- [What is expected] A single number is required: how many lines in the data below contain "Cendagorta".

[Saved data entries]
- - -

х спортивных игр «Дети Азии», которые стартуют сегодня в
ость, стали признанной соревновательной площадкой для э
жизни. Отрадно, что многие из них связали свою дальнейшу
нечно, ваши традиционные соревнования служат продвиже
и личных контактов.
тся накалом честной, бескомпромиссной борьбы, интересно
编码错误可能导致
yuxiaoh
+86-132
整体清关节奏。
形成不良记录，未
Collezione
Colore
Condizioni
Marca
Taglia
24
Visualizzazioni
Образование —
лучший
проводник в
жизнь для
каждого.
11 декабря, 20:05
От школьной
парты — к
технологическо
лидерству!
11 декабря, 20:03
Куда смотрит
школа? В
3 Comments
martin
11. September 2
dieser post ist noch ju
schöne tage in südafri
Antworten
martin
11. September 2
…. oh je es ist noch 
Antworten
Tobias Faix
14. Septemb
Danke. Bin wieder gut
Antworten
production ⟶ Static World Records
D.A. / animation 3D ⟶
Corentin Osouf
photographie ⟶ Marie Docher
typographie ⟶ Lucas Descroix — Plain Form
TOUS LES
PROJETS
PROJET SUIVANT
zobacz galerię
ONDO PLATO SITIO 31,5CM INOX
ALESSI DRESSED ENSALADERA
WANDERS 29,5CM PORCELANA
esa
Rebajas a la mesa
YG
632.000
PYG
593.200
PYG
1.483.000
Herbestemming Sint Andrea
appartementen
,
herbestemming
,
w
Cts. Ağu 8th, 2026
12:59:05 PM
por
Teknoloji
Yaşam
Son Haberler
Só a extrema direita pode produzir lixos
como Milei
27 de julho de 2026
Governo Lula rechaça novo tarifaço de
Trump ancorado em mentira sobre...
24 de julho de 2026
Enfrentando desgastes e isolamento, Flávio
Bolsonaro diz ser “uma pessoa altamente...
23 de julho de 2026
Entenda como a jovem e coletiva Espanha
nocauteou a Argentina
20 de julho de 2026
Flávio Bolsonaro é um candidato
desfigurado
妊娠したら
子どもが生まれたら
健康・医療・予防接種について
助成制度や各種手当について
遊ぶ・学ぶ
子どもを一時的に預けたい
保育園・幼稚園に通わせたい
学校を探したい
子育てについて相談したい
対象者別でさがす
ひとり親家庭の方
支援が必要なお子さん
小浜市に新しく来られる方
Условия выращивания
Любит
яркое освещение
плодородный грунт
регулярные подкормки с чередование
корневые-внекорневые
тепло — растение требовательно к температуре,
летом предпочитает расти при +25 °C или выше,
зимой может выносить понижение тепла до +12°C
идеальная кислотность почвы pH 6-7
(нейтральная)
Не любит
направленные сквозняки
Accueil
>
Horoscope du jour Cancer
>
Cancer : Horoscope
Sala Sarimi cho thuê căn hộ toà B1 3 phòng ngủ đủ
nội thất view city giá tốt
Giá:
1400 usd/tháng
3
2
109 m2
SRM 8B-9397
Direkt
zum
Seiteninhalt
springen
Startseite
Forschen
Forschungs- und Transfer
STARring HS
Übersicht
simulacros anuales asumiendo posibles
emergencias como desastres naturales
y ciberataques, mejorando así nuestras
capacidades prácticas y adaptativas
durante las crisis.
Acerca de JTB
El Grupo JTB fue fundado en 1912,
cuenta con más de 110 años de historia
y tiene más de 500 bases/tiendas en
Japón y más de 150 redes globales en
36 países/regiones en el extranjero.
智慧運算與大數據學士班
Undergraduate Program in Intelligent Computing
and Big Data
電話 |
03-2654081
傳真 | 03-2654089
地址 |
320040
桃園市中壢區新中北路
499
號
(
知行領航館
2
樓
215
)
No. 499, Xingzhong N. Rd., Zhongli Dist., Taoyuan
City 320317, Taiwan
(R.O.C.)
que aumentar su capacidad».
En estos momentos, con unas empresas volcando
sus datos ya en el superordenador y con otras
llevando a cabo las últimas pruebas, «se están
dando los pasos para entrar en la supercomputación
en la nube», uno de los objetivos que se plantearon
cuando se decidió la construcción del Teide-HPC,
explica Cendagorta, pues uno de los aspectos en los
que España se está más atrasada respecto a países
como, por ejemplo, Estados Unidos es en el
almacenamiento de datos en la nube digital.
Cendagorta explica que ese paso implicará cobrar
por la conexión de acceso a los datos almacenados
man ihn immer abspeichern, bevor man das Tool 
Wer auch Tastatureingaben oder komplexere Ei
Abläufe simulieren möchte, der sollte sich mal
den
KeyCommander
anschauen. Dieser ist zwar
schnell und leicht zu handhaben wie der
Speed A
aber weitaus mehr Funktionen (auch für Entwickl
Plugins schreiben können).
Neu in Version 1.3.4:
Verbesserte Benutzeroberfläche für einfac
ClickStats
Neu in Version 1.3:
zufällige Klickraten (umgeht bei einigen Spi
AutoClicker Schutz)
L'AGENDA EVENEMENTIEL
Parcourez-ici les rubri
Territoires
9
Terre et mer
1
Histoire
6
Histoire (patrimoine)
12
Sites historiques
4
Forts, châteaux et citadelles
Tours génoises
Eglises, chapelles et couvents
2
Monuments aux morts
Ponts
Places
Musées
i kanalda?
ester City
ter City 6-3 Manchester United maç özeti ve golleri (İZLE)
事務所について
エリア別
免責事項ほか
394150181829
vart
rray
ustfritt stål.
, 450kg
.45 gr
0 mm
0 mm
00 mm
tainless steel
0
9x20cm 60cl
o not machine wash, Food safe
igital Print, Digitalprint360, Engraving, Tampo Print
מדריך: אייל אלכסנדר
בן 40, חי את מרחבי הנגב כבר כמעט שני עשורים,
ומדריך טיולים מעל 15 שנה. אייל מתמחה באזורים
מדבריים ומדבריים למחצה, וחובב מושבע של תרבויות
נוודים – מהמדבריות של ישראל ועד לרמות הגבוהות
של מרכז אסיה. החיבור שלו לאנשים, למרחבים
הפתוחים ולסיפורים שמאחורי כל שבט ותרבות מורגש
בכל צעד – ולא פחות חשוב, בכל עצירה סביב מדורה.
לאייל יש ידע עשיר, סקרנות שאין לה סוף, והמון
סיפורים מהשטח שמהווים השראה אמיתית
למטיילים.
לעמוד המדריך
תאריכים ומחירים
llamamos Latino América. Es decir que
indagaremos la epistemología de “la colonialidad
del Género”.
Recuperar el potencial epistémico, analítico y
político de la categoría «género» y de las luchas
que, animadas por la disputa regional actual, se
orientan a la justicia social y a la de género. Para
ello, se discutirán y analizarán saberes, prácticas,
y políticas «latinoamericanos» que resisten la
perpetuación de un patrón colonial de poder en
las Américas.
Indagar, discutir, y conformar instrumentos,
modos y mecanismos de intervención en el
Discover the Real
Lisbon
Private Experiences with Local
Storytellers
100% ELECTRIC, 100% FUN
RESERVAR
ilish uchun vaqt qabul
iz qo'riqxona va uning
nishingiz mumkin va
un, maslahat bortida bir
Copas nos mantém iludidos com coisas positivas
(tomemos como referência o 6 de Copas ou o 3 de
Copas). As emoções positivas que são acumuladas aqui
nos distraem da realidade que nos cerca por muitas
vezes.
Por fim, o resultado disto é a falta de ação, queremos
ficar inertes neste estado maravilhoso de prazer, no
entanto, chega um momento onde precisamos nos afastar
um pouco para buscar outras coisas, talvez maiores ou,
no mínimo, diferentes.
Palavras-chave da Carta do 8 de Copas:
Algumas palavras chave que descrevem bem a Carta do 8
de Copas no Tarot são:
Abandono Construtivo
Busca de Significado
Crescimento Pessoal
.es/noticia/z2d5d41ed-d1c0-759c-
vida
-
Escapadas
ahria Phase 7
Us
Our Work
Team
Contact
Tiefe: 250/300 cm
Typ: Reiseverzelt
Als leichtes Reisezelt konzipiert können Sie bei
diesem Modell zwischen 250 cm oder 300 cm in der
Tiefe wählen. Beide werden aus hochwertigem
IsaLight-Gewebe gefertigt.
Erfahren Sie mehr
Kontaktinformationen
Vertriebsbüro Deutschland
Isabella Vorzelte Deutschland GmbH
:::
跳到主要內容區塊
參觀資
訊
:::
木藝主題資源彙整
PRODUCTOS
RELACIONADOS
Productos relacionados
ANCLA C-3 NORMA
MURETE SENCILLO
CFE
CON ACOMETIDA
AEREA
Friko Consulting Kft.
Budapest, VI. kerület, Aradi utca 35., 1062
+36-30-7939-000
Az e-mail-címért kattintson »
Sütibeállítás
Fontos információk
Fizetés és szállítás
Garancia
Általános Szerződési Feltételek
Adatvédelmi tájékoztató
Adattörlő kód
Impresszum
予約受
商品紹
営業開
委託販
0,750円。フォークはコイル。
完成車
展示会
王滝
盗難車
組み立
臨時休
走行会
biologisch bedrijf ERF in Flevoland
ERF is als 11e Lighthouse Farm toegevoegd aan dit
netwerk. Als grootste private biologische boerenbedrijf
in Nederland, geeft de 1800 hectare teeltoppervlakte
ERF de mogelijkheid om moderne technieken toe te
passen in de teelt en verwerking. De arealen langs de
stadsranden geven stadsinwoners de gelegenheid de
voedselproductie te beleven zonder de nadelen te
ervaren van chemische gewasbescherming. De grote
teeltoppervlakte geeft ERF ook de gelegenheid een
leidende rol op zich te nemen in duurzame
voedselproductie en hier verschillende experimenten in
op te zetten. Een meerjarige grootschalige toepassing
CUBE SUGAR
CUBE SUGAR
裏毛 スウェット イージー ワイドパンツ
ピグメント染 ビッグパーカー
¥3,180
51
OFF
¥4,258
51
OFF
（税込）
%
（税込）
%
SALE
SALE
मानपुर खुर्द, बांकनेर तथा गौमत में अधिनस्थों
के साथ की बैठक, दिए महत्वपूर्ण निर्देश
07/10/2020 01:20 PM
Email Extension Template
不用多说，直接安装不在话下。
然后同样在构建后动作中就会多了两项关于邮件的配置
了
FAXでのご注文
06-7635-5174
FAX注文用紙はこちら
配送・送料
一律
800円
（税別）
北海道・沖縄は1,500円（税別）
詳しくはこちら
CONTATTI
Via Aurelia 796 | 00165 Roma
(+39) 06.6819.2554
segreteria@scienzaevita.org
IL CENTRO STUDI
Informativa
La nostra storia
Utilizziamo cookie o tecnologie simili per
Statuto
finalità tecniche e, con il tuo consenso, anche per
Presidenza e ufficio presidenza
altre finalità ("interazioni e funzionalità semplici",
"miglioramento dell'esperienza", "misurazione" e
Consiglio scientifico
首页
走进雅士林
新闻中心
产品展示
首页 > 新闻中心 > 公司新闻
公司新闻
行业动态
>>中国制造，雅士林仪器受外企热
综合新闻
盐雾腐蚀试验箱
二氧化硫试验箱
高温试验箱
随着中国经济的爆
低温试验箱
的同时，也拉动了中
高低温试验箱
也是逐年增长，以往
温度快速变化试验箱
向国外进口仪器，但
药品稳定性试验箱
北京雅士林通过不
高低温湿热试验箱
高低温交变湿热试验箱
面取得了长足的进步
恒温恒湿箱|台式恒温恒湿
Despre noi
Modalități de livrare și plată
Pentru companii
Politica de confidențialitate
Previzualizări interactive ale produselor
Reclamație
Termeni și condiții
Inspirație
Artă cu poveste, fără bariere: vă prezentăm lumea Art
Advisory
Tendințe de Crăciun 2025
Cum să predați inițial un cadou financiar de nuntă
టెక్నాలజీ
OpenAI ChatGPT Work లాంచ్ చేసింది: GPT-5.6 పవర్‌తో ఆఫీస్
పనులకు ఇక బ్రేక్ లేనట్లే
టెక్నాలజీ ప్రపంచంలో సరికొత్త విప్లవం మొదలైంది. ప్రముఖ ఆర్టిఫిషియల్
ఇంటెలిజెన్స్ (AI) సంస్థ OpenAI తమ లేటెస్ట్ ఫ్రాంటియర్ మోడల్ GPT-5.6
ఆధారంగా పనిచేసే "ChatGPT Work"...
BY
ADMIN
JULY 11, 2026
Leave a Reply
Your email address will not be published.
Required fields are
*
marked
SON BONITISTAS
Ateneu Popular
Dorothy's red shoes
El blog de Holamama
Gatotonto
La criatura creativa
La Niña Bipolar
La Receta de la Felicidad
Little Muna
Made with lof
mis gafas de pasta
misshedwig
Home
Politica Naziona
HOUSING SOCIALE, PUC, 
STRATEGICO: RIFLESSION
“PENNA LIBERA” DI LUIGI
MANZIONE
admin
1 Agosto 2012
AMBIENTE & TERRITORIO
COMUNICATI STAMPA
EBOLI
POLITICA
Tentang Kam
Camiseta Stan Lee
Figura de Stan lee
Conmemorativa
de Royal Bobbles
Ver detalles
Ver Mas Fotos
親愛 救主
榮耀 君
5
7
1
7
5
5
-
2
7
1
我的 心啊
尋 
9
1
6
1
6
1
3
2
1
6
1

- - -

- [Answer box] 2